Cloud data transfer costs are linked to performing data uploads (“ingress”) or downloads (“egress”), as well as time spent moving data between different cloud billing regions. Finally, the costs of vendor-specific cloud services can vary greatly according to the type and complexity of technologies being leveraged, including natural language processing, data analytics/visualization, and artificial intelligence tools (e.g., machine learning, deep learning).
In addition to the cloud-cost categories described above, staff expertise and training resources will also be critical. Cloud technologies change and evolve rapidly, with more platforms, workflows, and services being added every day. There is a growing need for research teams capable of handling the increasingly multidisciplinary aspects of biomedical research data.

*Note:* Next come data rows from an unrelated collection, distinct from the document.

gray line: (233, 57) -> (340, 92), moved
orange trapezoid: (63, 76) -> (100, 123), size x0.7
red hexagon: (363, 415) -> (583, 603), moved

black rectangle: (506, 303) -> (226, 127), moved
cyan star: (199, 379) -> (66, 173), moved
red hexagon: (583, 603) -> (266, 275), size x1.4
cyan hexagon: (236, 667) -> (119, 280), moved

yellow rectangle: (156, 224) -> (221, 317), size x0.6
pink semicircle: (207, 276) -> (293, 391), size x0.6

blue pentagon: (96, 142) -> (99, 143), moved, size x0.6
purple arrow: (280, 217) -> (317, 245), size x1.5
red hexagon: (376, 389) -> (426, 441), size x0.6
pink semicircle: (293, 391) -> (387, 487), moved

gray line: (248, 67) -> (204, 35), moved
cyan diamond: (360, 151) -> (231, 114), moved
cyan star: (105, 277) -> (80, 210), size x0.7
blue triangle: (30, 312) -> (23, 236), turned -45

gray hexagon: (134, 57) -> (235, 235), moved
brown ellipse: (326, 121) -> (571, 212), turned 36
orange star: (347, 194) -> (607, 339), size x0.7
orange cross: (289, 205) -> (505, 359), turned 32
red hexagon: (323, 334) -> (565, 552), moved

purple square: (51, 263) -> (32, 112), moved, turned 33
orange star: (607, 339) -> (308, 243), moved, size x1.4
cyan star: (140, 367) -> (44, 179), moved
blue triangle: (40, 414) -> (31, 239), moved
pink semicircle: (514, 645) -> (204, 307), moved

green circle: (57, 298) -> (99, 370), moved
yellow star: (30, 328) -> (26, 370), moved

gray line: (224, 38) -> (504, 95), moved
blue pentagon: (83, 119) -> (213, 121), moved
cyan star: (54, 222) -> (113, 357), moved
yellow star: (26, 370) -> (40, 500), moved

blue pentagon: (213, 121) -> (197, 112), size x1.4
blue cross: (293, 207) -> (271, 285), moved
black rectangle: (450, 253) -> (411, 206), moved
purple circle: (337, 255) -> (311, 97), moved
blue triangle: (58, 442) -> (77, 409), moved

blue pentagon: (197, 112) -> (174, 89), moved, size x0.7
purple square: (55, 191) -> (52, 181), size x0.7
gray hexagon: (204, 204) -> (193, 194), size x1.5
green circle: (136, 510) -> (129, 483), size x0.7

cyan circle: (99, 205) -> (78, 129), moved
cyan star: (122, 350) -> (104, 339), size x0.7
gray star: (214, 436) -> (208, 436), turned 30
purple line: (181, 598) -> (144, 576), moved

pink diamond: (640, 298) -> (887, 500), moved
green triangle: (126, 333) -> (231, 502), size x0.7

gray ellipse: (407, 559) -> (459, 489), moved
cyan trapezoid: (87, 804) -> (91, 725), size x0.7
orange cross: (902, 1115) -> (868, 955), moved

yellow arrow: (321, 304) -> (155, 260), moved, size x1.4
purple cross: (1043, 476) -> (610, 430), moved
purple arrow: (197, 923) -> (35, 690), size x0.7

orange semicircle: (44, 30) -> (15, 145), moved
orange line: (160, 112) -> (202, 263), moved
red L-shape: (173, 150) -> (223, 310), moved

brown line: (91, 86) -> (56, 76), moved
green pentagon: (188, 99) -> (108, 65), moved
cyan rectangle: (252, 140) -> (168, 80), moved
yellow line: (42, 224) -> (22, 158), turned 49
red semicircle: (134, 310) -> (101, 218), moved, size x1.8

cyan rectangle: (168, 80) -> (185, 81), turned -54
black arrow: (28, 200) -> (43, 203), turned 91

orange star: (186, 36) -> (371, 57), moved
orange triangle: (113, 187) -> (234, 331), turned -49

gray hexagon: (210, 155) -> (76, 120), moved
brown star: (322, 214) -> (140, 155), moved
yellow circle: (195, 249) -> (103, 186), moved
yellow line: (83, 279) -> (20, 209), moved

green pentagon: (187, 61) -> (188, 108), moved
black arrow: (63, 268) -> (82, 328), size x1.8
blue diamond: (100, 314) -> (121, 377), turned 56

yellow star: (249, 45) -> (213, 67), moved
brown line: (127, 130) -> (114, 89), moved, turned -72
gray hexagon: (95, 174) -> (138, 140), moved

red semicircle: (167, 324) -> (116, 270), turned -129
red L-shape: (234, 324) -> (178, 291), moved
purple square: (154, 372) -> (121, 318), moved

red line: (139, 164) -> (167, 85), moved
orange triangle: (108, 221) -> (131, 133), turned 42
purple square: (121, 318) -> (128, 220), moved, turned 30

Investigators should plan for cloud-related costs, training, and staffing requirements in advance. By proactively categorizing and prioritizing cloud costs, assessing technical resources, and making informed project decisions, researchers will be able to perform successful, scalable cancer research in the cloud. (For a use case-driven example, please see the paper, “Practical Aspects of Implementing and Applying Health Care Cloud Computing Services and Informatics to Cancer Clinical Trial Data.”)
Resources from NCI’s CRDC
NCI recognized that it can be a daunting task to learn a new system while concurrently minimizing costs and performing cutting edge research. For this reason, NCI offers cloud credits for compute and storage on the CRDC to allow users to “kick the tires” and become familiar with the platform.
NCI’s CRDC also offers resources that lower entry barriers and help researchers tap into cloud computing power without requiring deep technical skills. These resources include tutorials, quick-start guides, and practical examples of tools being used in cancer research today. For more information, please check out NCI’s Cloud Resources:
- Cancer Genomics Cloud, powered by Seven Bridges;
- Broad Institute’s Firecloud, powered by Terra; and
- ISB’s Cancer Gateway in the Cloud.
(For additional information, see these recent blogs, “NCI’s Cloud Resources Help Tame Today’s Data Windfall,” “Cloud Resources: Cancer Genomics Cloud Helps Power Data Discovery and Analysis to Advance Cancer Research,” and “ISB-CGC Cloud Resource: Providing Researchers with Shortcuts to Data Analysis.”)
In summary, the future looks bright for cloud computing, with many researchers beginning to use cloud resources routinely for large-scale cancer research. However, responsible engagement and broader adoption by the cancer research community will be necessary to help us unlock the full potential of precision medicine and precision oncology and improve care for all patients.